Exercise brief: From the material below, please set down exactly the lines starting with the one with "Share This Story, Choose Your Platform!" and going on through the one with "Download Lemonn from the", without a single picture.

Excerpted data:
■ ■ ■ ■ ■ ■ ■

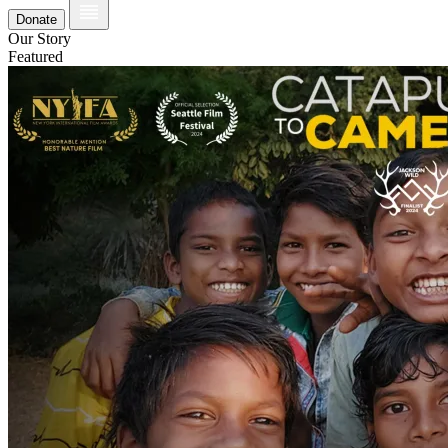
Donate
Our Story
Featured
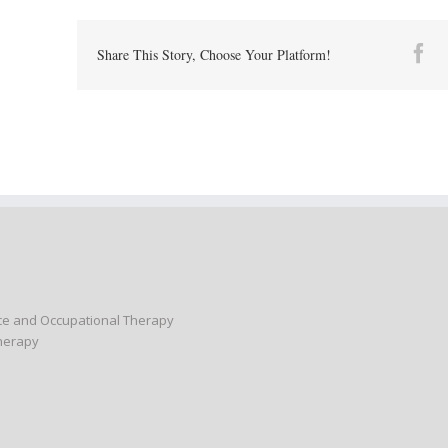
Fa
Share This Story, Choose Your Platform!
nce and Occupational Therapy
Therapy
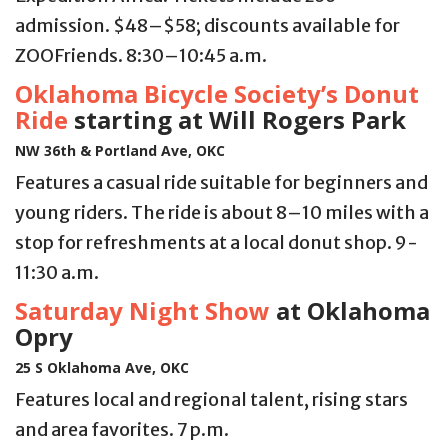
admission. $48–$58; discounts available for
ZOOFriends. 8:30–10:45 a.m.
Oklahoma Bicycle Society’s Donut
Ride
starting at Will Rogers Park
NW 36th & Portland Ave, OKC
Features a casual ride suitable for beginners and
young riders. The ride is about 8–10 miles with a
stop for refreshments at a local donut shop. 9-
11:30 a.m.
Saturday Night Show
at Oklahoma
Opry
25 S Oklahoma Ave, OKC
Features local and regional talent, rising stars
and area favorites. 7 p.m.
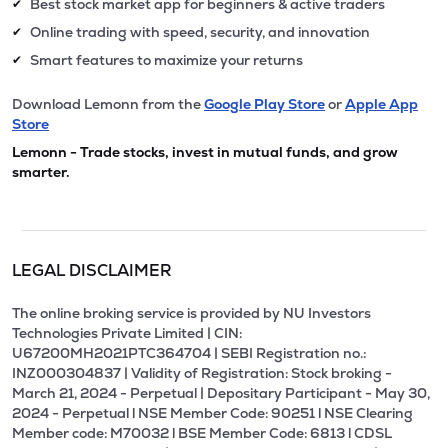
Best stock market app for beginners & active traders
✔
Online trading with speed, security, and innovation
✔
Smart features to maximize your returns
✔
Download Lemonn from the
Google Play Store
or
Apple App
Store
Lemonn - Trade stocks, invest in mutual funds, and grow
smarter.
LEGAL DISCLAIMER
The online broking service is provided by NU Investors
Technologies Private Limited | CIN:
U67200MH2021PTC364704 | SEBI Registration no.:
INZ000304837 | Validity of Registration: Stock broking -
March 21, 2024 - Perpetual | Depositary Participant - May 30,
2024 - Perpetual l NSE Member Code: 90251 l NSE Clearing
Member code: M70032 l BSE Member Code: 6813 l CDSL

■ ■ ■ ■ ■ ■ ■

Solved exercise:
Share This Story, Choose Your Platform!
nce and Occupational Therapy
Therapy
admission. $48–$58; discounts available for
ZOOFriends. 8:30–10:45 a.m.
Oklahoma Bicycle Society’s Donut
Ride
starting at Will Rogers Park
NW 36th & Portland Ave, OKC
Features a casual ride suitable for beginners and
young riders. The ride is about 8–10 miles with a
stop for refreshments at a local donut shop. 9-
11:30 a.m.
Saturday Night Show
at Oklahoma
Opry
25 S Oklahoma Ave, OKC
Features local and regional talent, rising stars
and area favorites. 7 p.m.
Best stock market app for beginners & active traders
✔
Online trading with speed, security, and innovation
✔
Smart features to maximize your returns
✔
Download Lemonn from the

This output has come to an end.